Peg laughed. “We’ll have to put you on the sleuth committee, Bursie, but do hurry and tell us the worst.”

“Perhaps it’s the best,” Gertrude suggested, but Merry shook her head. “Worst is more like it. But here goes: Mr. Morrison, their father, lived in this village when he was a boy. He was mischievous and wilful and he had trouble with his father, who was stern and unrelenting. When he was sixteen he ran away to sea and was gone three years on a voyage around the world. When he returned he went West, where he married and made a good deal of money in railroads and mines. During this time he had often written to his Mother begging to be forgiven, but his letters were always returned to him and so he supposed that his parents no longer cared for him. At last, however, when his wife died, leaving him with two small children, he came back to Dorchester only to find that his father and mother were gone and the old home falling into rack and ruin.

“Sad at heart, he settled in the city where Alfred and his sister were brought up by tutors and governesses.”

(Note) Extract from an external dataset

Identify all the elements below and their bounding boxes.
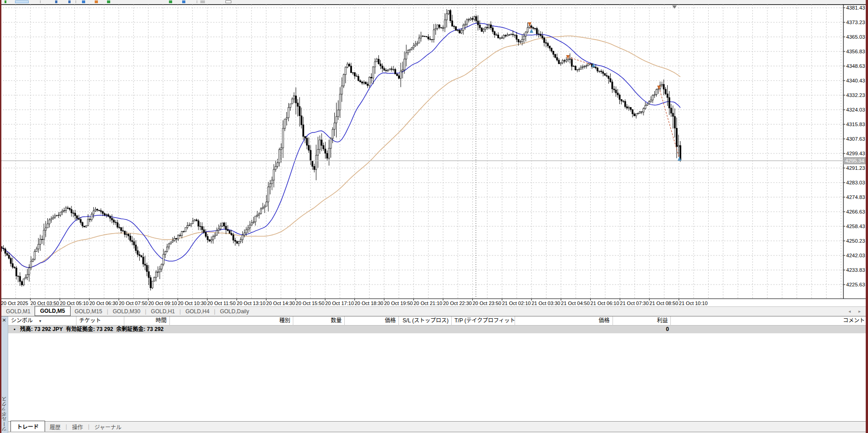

“Oh, the poor things!” Doris Drexel said pityingly. “My heart aches for any boy or girl brought up without knowing the tenderness of a mother’s love.”

“That brings the story up to the present,” Merry continued. “Last week Mr. Morrison left very suddenly for Europe in the interests of his business and he may be gone all winter. He did not want to leave his son and daughter alone in the city house with the servants, and so he sent Alfred down here to see Colonel Wainright, who was his pal when he was a boy, to ask him if they might remain with him for a few months. The Colonel was delighted, Alfred told Jack, and so they are both coming to our village to spend the winter.”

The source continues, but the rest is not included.